Shunbaisai Hokuei (春梅斎北英) (artist )
Arashi Rikan II as Chinzei Hachirō Tametomo and Iwai Shijaku I as Neiwanjo [ねいわん女] in the play Shimameguri Tsuki no Yumihari [嶋巡月弓張]
20 in x 14.5 in (Overall dimensions) Japanese color woodblock print
Signed: Shunbaisai Hokuei ga
Artist's seal: fumotonoyuke
Publisher: Ya (Marks U370 - seal 07-039)
Carver: Hori Kasuke
Museum of Fine Arts, Boston
Fine Arts Museums, San Francisco
Musée des Beaux-Arts de Rennes - posted at commons.wikimedia
Lyon Collection - another Hokuei print related to this source play
Philadelphia Museum of Art
Musées Royaux d'Art et d'Histoire (via Ritsumeikan University)
Roger Keyes in The Theatrical World of Osaka Prints wrote on page 130: "According to historical accounts, Chinzei Hachirō Tametomo, a renowned archer and warrior of the Genji clan, was born to a courtesan in 1139. By the age of fifteen he was already seven feet tall and had conquered half the castles in Kyūshū. While battling the Heike general, Kiyomori, he was captured and exiled to Ōshima, a group of islands that he subdued and set about ruling. An army was sent from the mainland to quell him once and for all, the continuation of the tale by Takizawa Bakin, escaped from Ōshima the Isles of Women. Later shipwrecked, he was cast ashore in Okinawa where he defended the princess of the island against usurpers, married her, brought peace, and produced a son who became king. In the present print, the castaway Tametomo has just arrived on the shore of Okinawa and is sighted by the princess of the island, Neiwanjo, who rides toward him on a water buffalo."
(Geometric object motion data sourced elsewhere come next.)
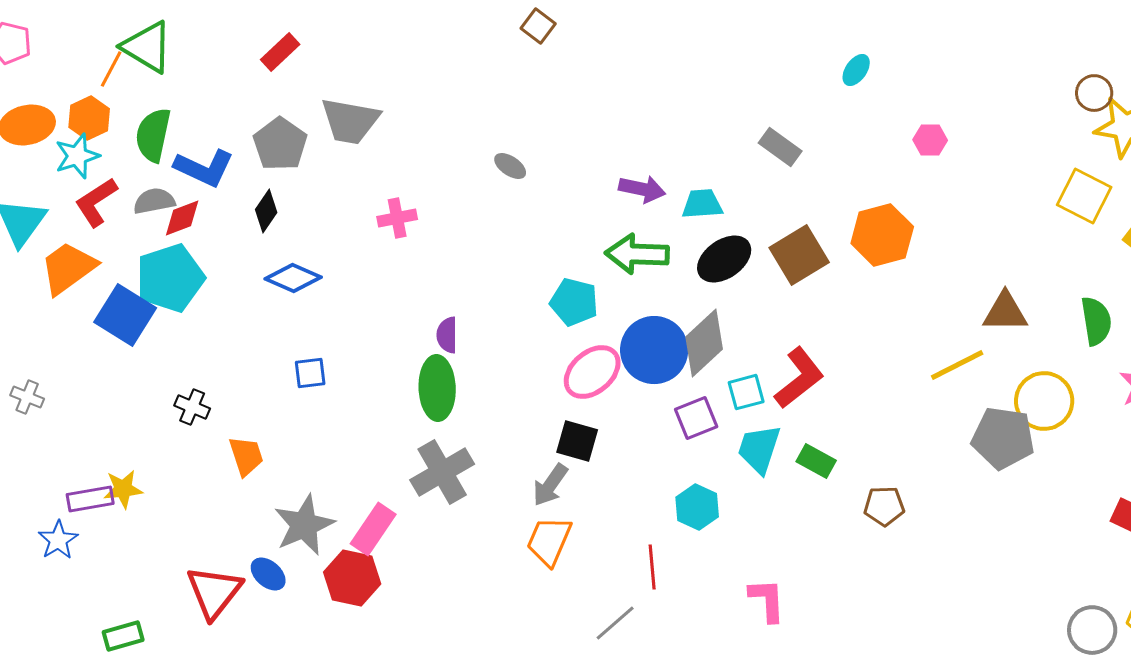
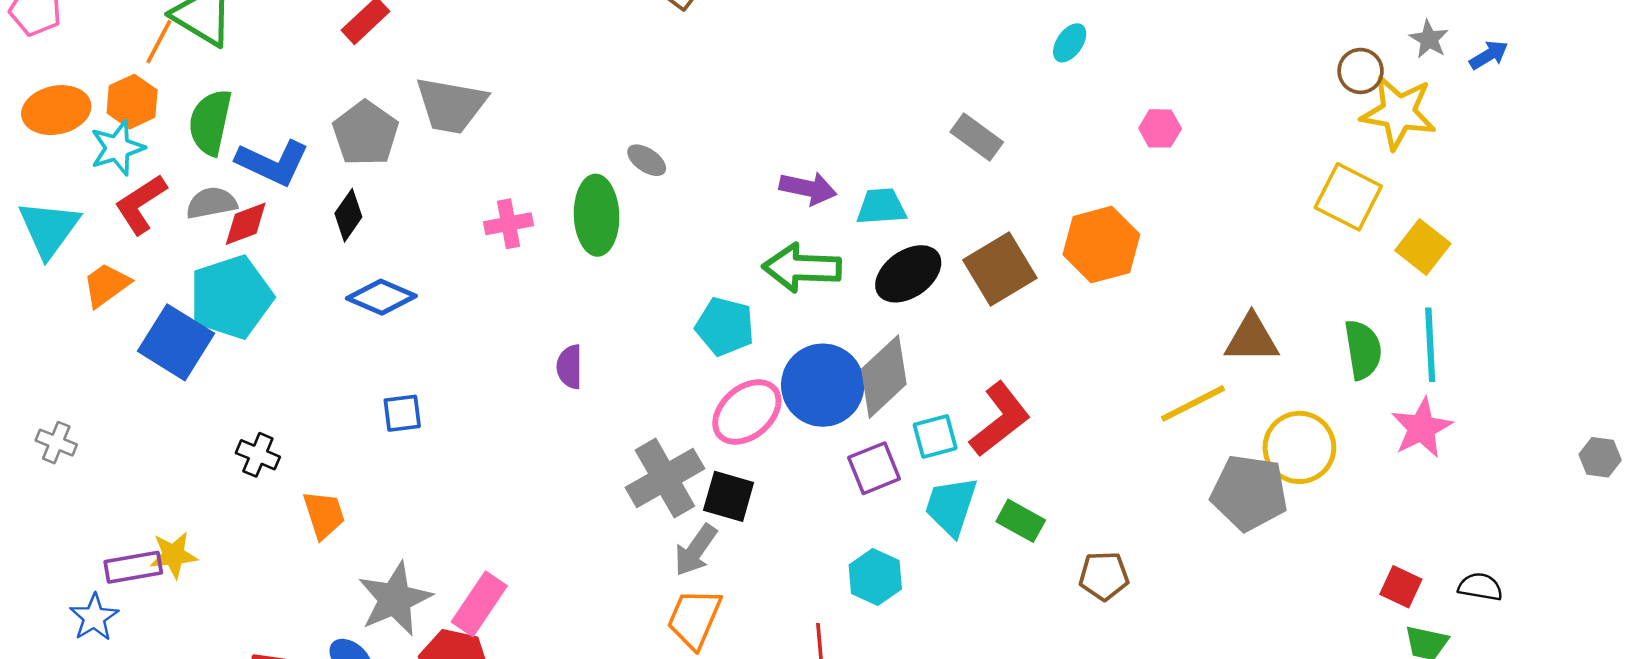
orange trapezoid: (68, 268) -> (106, 285), size x0.7
green ellipse: (437, 388) -> (597, 215), moved
gray cross: (442, 472) -> (665, 478), moved

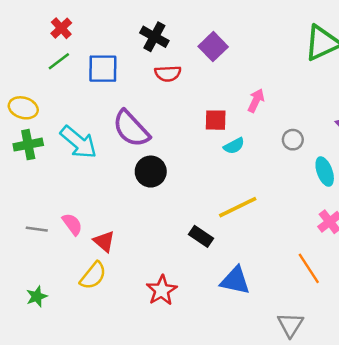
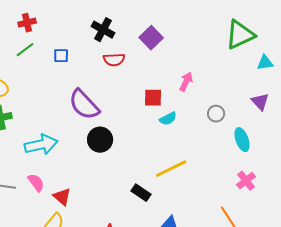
red cross: (61, 28) -> (27, 23), turned 30
blue square: (103, 69) -> (61, 56), size x0.6
cyan arrow: (78, 142) -> (41, 145), moved, turned -52

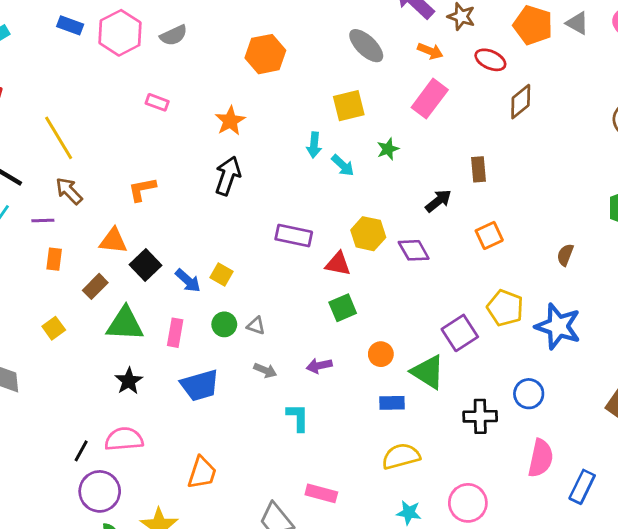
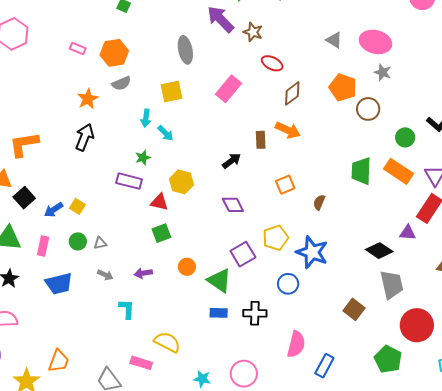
orange pentagon: (533, 25) -> (343, 87), moved
gray semicircle: (174, 35) -> (121, 83), moved
gray ellipse: (366, 46) -> (185, 50), turned 32
orange arrow: (430, 51) -> (288, 130), moved, size x1.4
pink rectangle: (157, 102) -> (78, 49), moved
green star: (388, 149) -> (143, 158), moved
orange L-shape: (142, 189) -> (24, 144), size x1.5
orange square: (489, 235) -> (285, 185), moved
purple diamond: (414, 250) -> (233, 205), moved
blue arrow: (188, 281) -> (54, 210), turned 102
yellow pentagon: (505, 308) -> (275, 238), turned 30
gray triangle: (256, 326) -> (100, 243), turned -32
blue circle: (529, 394) -> (288, 284), moved
blue rectangle: (392, 403) -> (219, 313), moved
yellow semicircle: (401, 456) -> (167, 342), moved, turned 40
orange trapezoid: (202, 473) -> (59, 361), moved

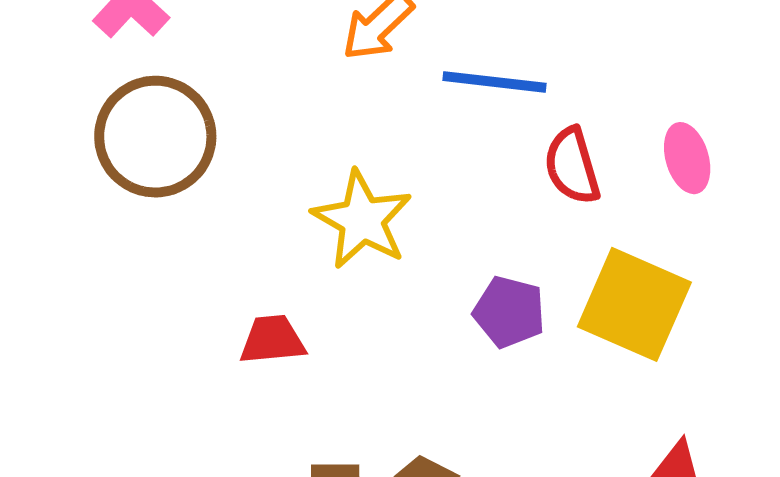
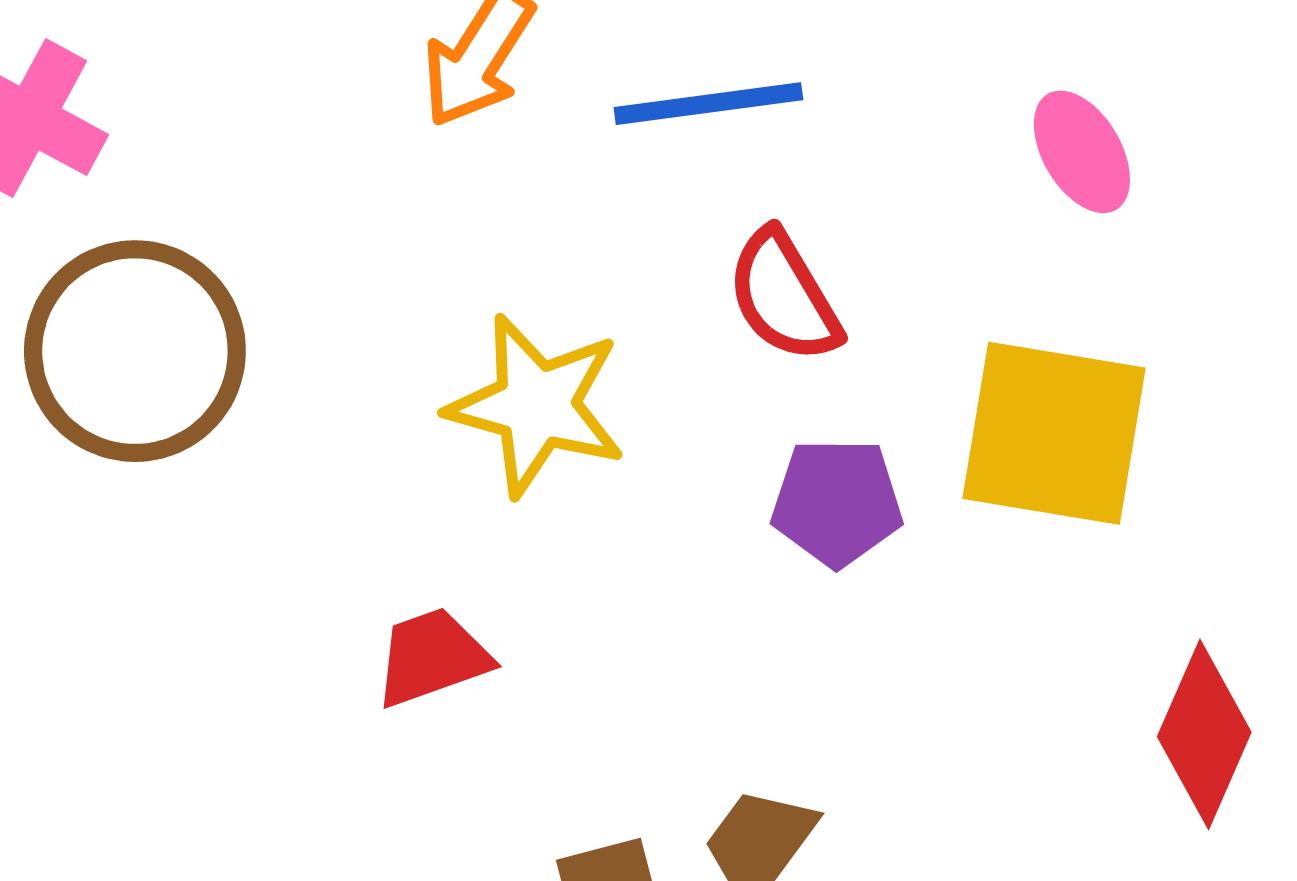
red semicircle: (572, 166) -> (784, 296), moved

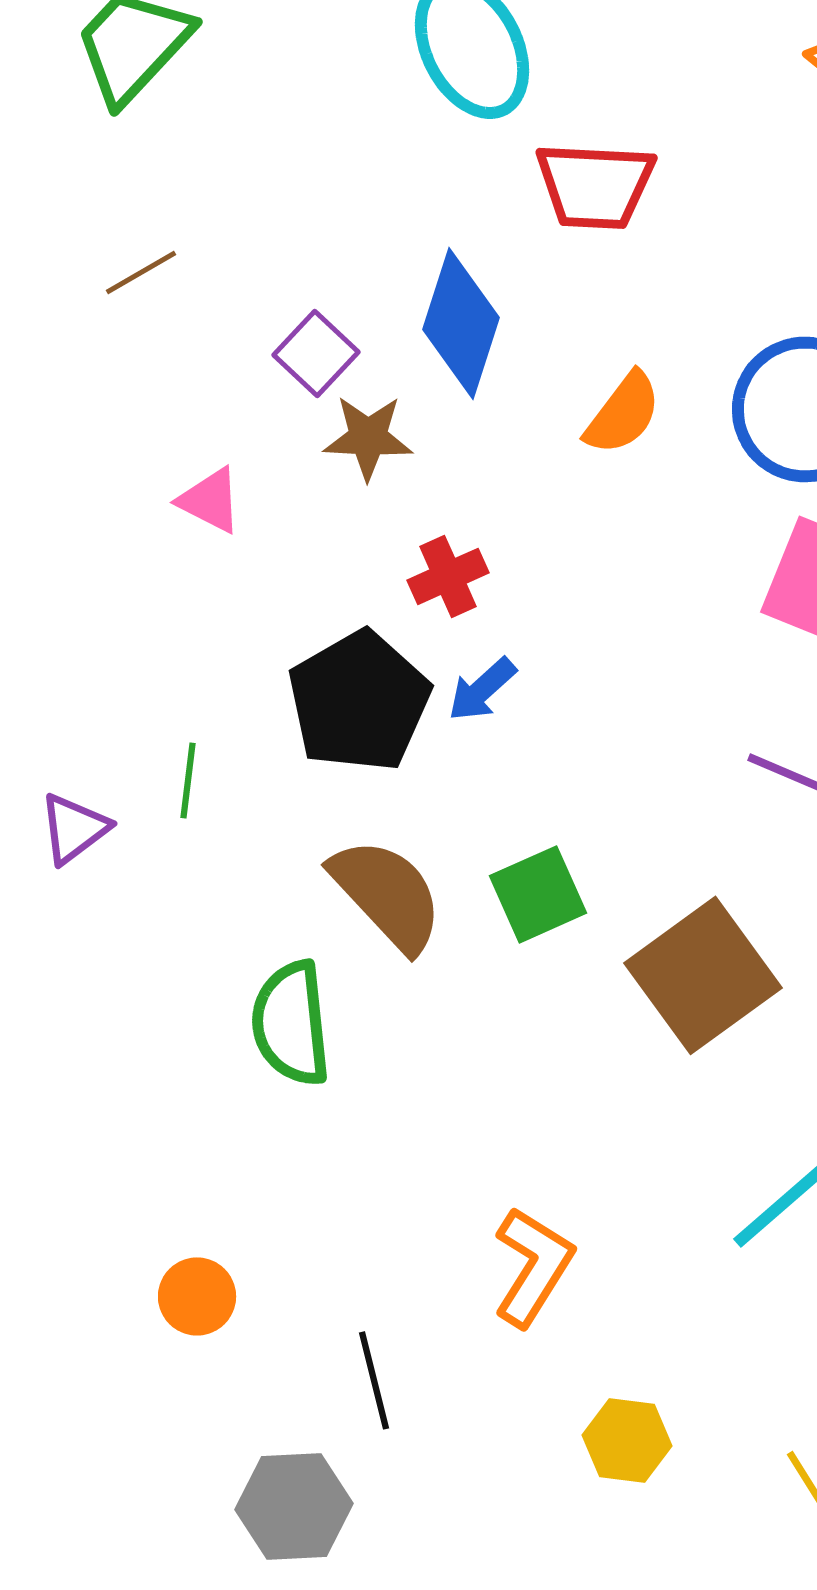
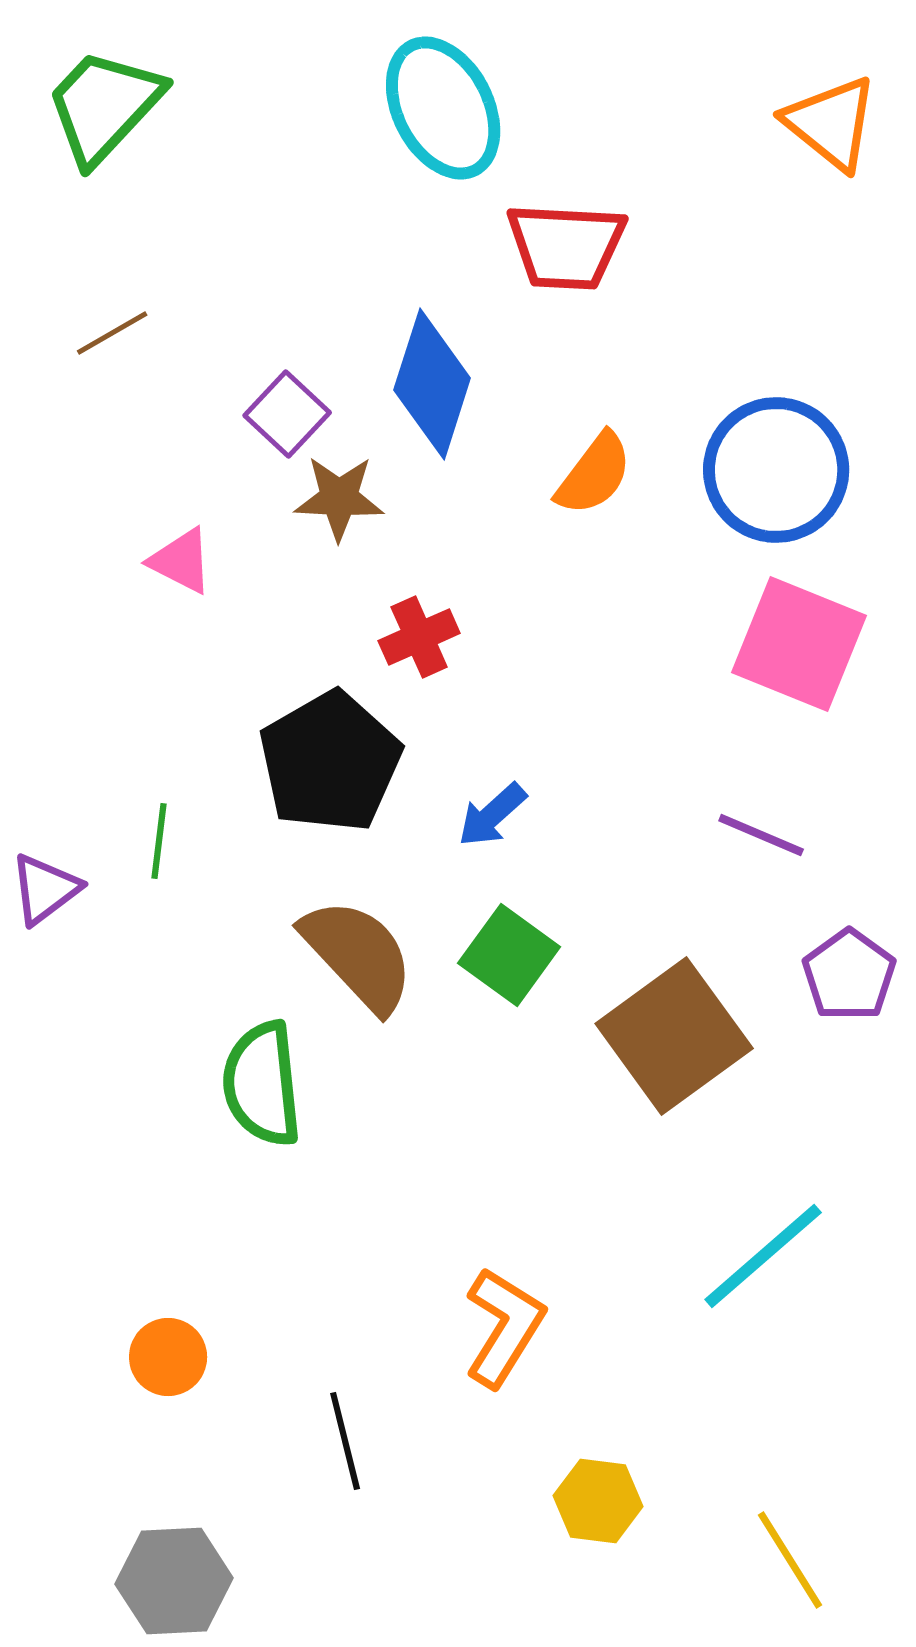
blue arrow: (482, 689) -> (492, 815), moved
green square: (538, 894) -> (509, 955), turned -30
gray hexagon: (294, 1506) -> (174, 1581), moved

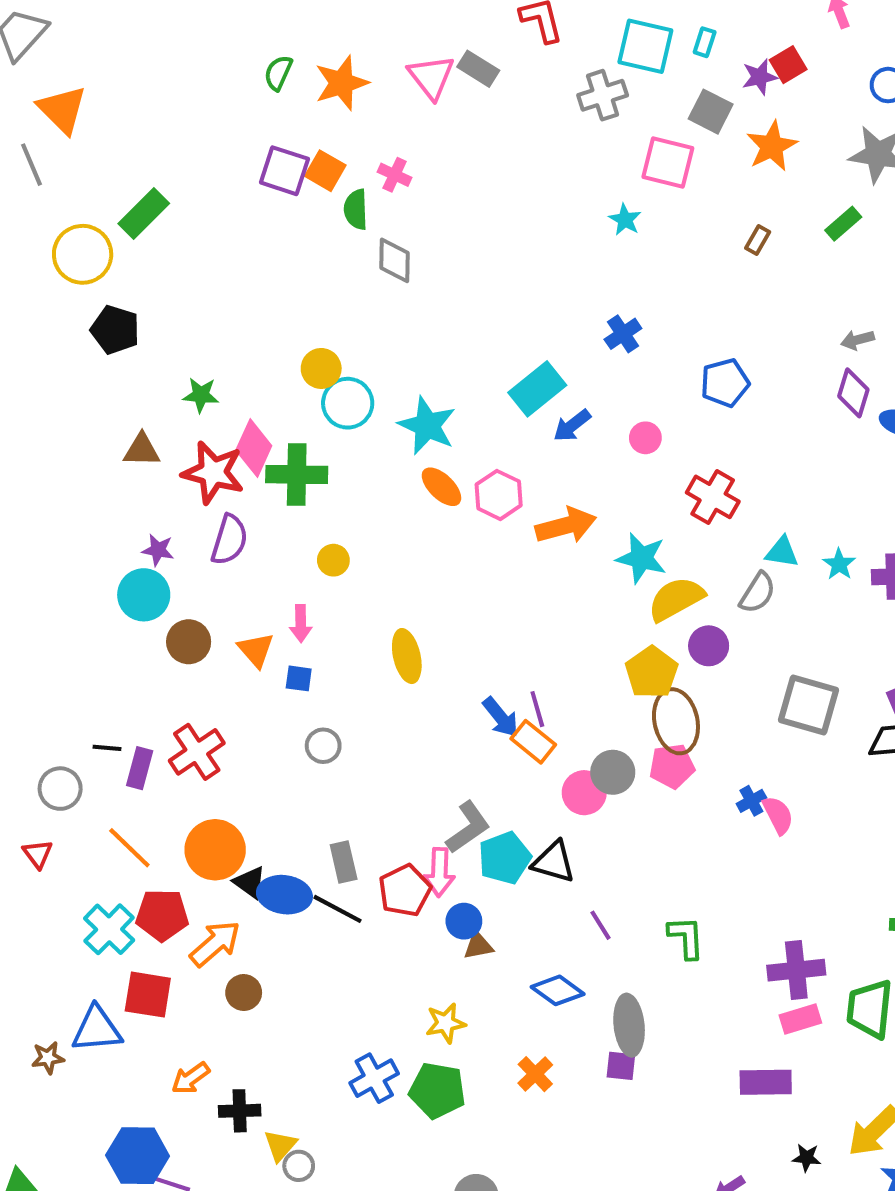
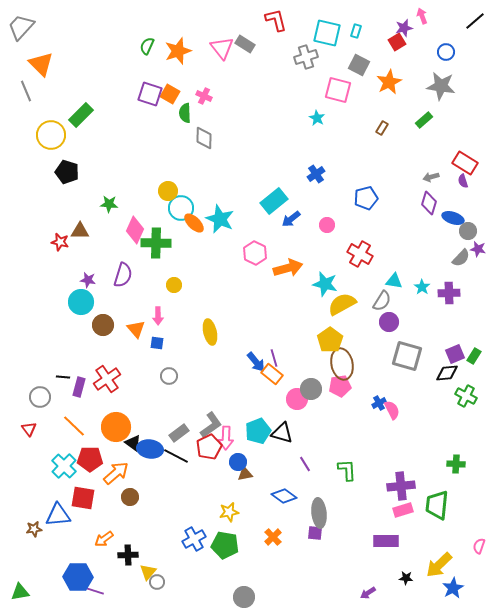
purple star: (760, 77) -> (404, 28), moved
red star: (213, 472) -> (60, 242), moved, size x0.6
orange ellipse: (441, 487) -> (194, 223), moved
purple circle: (709, 646) -> (389, 322), moved
gray L-shape: (468, 827) -> (211, 425), moved
gray rectangle: (344, 862) -> (179, 433), turned 66

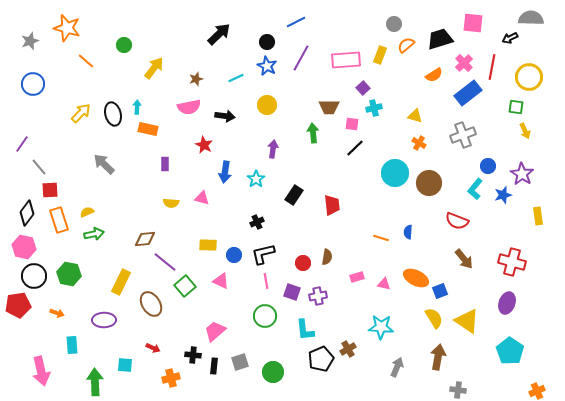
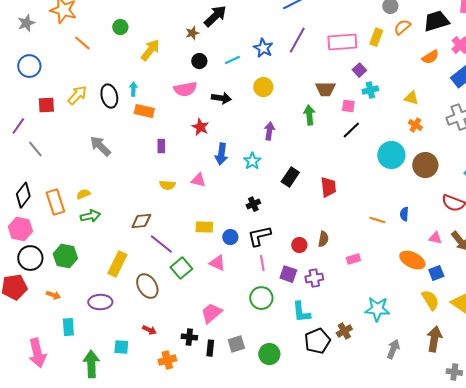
black circle: (267, 42) -> (199, 61), moved
brown star: (196, 79) -> (192, 33), moved
red square: (50, 190) -> (46, 105), moved
pink triangle: (384, 284) -> (435, 238), moved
Osaka Prints said of this diptych:
"The Tametomo depicted in Hokuei's print is based on an epic tale written by Takizawa Bakin (1767-1848). It was published in fiction-book format in 29 volumes from 1807-11 under the title "Strange Tales of the Crescent Moon" (Chinsetsu yumihari zuki). In this version, Tametomo finds refuge in the Ryûkyû Islands. When Tametomo shipwrecks at Okinawa in the Ryûkyû archipelago, he defends Princess Neiwanjo against a minister plotting to take over her throne. He then marries her and fathers a son who becomes the first in a lineage of Okinawan kings, the ancestors of Ashikaga Takaiji (1305-58), who established the Ashikaga shogunate, reigning from 1336 to 1568. Tragedy strikes, however, when Neiwanjo dies. Tametomo then follows her to heaven, leaving their son to rule."
Later they added: "Hokuei's diptych depicts the first meeting between Tametomo and Neiwanjo. The princess rides upon a water buffalo as she approaches Tametomo on the Okinawan shore. Seated on a rock, the warrior holds his battle fan (gunsen), grips his sheathed sword (katana), and raises one leg in a posture of readiness. The figures are isolated against an unusually conceived seascape, with a gently rolling sea, ruler-straight horizon line, and repeated groupings of stylized cloud plumes. The latter show the influence of Occidental art and, in particular, the works of Katsushika Hokusai, for a brief time the teacher of Hokuei's master, Shunkōsai Hokushū."
The Museum of Fine Arts in Boston refers to the princess as Neiwannyo of the Ryūkyū Kingdom.
There is another copy of this diptych illustrated in color in Ukiyo-e Masterpieces in European Collection 5: Victoria and Albert Museum II, Kodansha, 1989, #161.
Arashi Rikan II (二代目嵐璃寛: 9/1828 - 6/1837) (actor)
Kyōto-Osaka prints (kamigata-e - 上方絵) (genre)
actor prints (yakusha-e - 役者絵) (genre)
Iwai Shijaku I (初代岩井紫若: 11/1822-2/1844) (actor)
Tametomo (為朝) (role)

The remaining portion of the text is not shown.